I've written previously about the general problems with the application-centric view of software. Here I'm going to discuss a specific example. First, some background, from my earlier post:
Applications are bad enough in that they trap potentially useful building blocks for larger program ideas behind artificial barriers, but they fail at even their stated purpose of providing an 'intuitive' interface to whatever fixed set of actions and functionality its creators have imagined. Here is why: the problem is that for all but the simplest applications, there are multiple contexts within the application and there needs to be a cohesive story for how to present only 'appropriate' actions to the user and prevent nonsensical combinations based on context. This becomes serious business as the total number of actions offered by an application grows and the set of possible actions and contexts grows. As an example, if I just have selected a message in my inbox (this is a 'context'), the 'send' action should not be available, but if I am editing a draft of a message it should be. Likewise, if I have just selected some text, the 'apply Kodachrome style retro filter' action should not be available, since that only makes sense applied to a picture of some sort.
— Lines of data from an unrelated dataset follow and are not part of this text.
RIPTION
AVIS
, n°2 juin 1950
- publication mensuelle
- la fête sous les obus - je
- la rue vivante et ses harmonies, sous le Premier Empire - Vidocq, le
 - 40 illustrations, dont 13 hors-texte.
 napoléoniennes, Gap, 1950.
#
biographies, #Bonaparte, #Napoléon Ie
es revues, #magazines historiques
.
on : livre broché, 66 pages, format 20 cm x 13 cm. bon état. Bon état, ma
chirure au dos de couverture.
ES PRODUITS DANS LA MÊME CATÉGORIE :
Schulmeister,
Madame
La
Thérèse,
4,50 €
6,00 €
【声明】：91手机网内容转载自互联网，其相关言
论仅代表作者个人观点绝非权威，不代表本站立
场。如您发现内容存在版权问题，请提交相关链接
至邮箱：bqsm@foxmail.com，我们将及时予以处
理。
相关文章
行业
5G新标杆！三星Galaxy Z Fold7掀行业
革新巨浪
These are just silly examples, but real applications will have many more actions to organize and present to users in a context-sensitive way. Unfortunately, the way 'applications' tend to do this is with various ad hoc approaches that don't scale very well as more functionality is added--generally, they allow only a fixed set of contexts, and they hardcode what actions are allowed in each context. ('Oh, the send function isn't available from the inbox screen? Okay, I won't add that option to this static menu'; 'Oh, only an integer is allowed here? Okay, I'll add some error checking to this text input') Hence the paradox: applications never seem to do everything we want (because by design they can only support a fixed set of contexts and because how to handle each context must be explicitly hardcoded), and yet we also can't seem to easily find the functionality they do support (because the set of contexts and allowed actions is arbitrary and unguessable in a complex application).
Today I was forced to edit a Microsoft Word document, containing comments (made by me, and by others) and tracked changes. I found myself wanting to delete all comments, and accept all tracked changes. It took a few minutes to figure out, and I very quickly gave up trying to actually discover the functionality within Word's actual UI and resorted to using Google. God help me if I wanted to, say, delete only comments made by me within the last ten days.
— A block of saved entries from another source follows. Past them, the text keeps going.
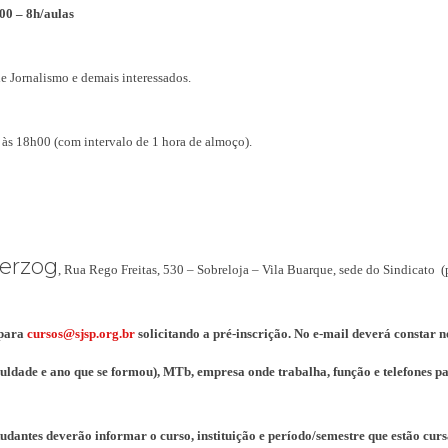
00 – 8h/aulas
de Jornalismo e demais interessados.
às 18h00 (com intervalo de 1 hora de almoço).
Herzog
, Rua Rego Freitas, 530 – Sobreloja – Vila Buarque, sede do Sindicato
 para
cursos@sjsp.org.br
solicitando a pré-inscrição. No e-mail deverá constar
culdade e ano que se formou), MTb, empresa onde trabalha, função e telefones p
tudantes deverão informar o curso, instituição e período/semestre que estão cur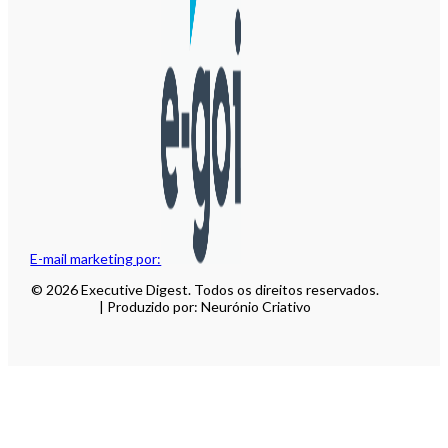
E-mail marketing por:
© 2026 Executive Digest. Todos os direitos reservados.
| Produzido por: Neurónio Criativo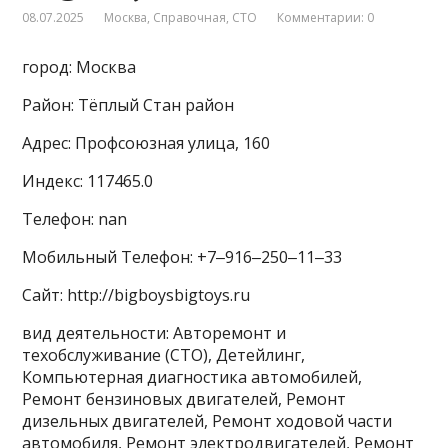
08.07.2025
Москва
,
Справочная
,
СТО
Комментарии: 0
город: Москва
Район: Тёплый Стан район
Адрес: Профсоюзная улица, 160
Индекс: 117465.0
Телефон: nan
Мобильный Телефон: +7‒916‒250‒11‒33
Сайт: http://bigboysbigtoys.ru
вид деятельности: Авторемонт и
техобслуживание (СТО), Детейлинг,
Компьютерная диагностика автомобилей,
Ремонт бензиновых двигателей, Ремонт
дизельных двигателей, Ремонт ходовой части
автомобиля, Ремонт электродвигателей, Ремонт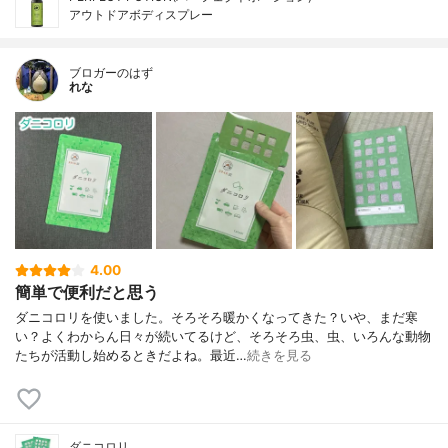
アウトドアボディスプレー
ブロガーのはず
れな
4.00
簡単で便利だと思う
ダニコロリを使いました。そろそろ暖かくなってきた？いや、まだ寒
い？よくわからん日々が続いてるけど、そろそろ虫、虫、いろんな動物
たちが活動し始めるときだよね。最近…
続きを見る
ダニコロリ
This problem isn't at all unique to Word, Word just happens to be a large application, and like all large apps it has no cohesive story for organizing all its functionality. There are menus with hundreds of entries, and toolbars. Of course, the designers of Word have tried to create some reasonable taxonomy for grouping these functions, but on some level the location of any one function is arbitrary and unguessable. It's the same thing in any complex application: Eclipse, IntelliJ, Photoshop, Illustrator, and so on, which is part of the reason why there's an entire subdivision of the publishing industry devoted to books explaining how to get things accomplished with these applications. Every single complex app is like a foreign language, with its own unique and arbitrary vocabulary and grammar, which must simply be memorized in order to become productive.
Nowadays, I think people try to write simpler applications than Word, with less functionality. This makes the UX problem more tractable while throwing the baby out with the bathwater. I want to be able to do complex things when I interact with some piece of software, I just also want all this complex functionality to be actually discoverable! Furthermore, it should be as obvious how to assemble functionality that didn't previously exist, using existing functions.
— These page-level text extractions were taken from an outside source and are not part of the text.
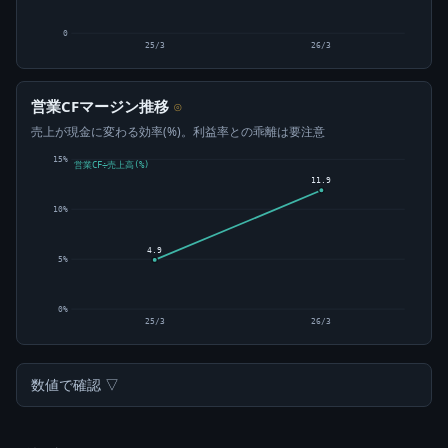
0
25/3
26/3
営業CFマージン推移
⊙
売上が現金に変わる効率(%)。利益率との乖離は要注意
15%
営業CF÷売上高(%)
11.9
10%
4.9
5%
0%
25/3
26/3
数値で確認 ▽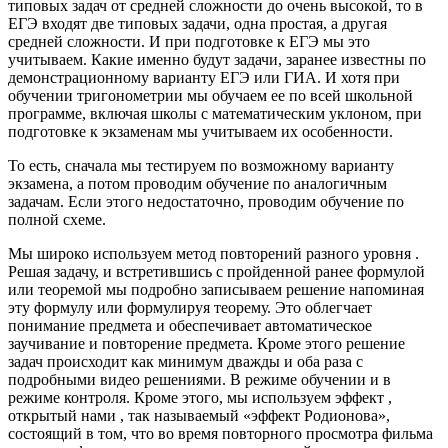
типовых задач от средней сложности до очень высокой, то в
ЕГЭ входят две типовых задачи, одна простая, а другая
средней сложности. И при подготовке к ЕГЭ мы это
учитываем. Какие именно будут задачи, заранее известны по
демонстрационному варианту ЕГЭ или ГИА. И хотя при
обучении тригонометрии мы обучаем ее по всей школьной
программе, включая школы с математическим уклоном, при
подготовке к экзаменам мы учитываем их особенности.
То есть, сначала мы тестируем по возможному варианту
экзамена, а потом проводим обучение по аналогичным
задачам. Если этого недостаточно, проводим обучение по
полной схеме.
Мы широко используем метод повторений разного уровня .
Решая задачу, и встретившись с пройденной ранее формулой
или теоремой мы подробно записываем решение напоминая
эту формулу или формулируя теорему. Это облегчает
понимание предмета и обеспечивает автоматическое
заучивание и повторение предмета. Кроме этого решение
задач происходит как минимум дважды и оба раза с
подробными видео решениями. В режиме обучении и в
режиме контроля. Кроме этого, мы используем эффект ,
открытый нами , так называемый «эффект Родионова»,
состоящий в том, что во время повторного просмотра фильма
Type systems solve exactly this problem. Here's a sketch of how a type directed version of Word could work.
- I click on a comment. A status bar indicates that I have selected something of type
Comment. Now that I have a handle to this type, I then ask for functions of accepting a
List Comment. The delete comment function pops up, and I select it.
- The UI asks that I fill in the argument to the delete comment function. It knows the function expects a
List Commentand populates an autocomplete box with several entries, including an
all commentschoice. I select that, and hit
Apply. The comments are all deleted.
- If I want, I can insert a filter in between the call to
all commentsand the function to delete those comments. Of course, the UI is type directed--it knows that the input type to the filtering function must accept a
Comment, and prepopulates an autocomplete with common choices--by person, by date, etc.
What I (most likely) don't want is full text search through the documentation. That is a much too sloppy way of querying for the functions I want, and it's not nearly as seamless as the above.
I'm not necessarily advocating any particular presentation of the above interaction, though that is an interesting UX problem to solve. I'm just saying, this is the sort of discoverable, pleasing, logical interaction I want to have with software I use. The goal of software is to provide a kind of programming environment, and we ought to use the powerful tools of programming--namely type systems and type directed editing, to organize and unify that functionality that software allows users to interact with.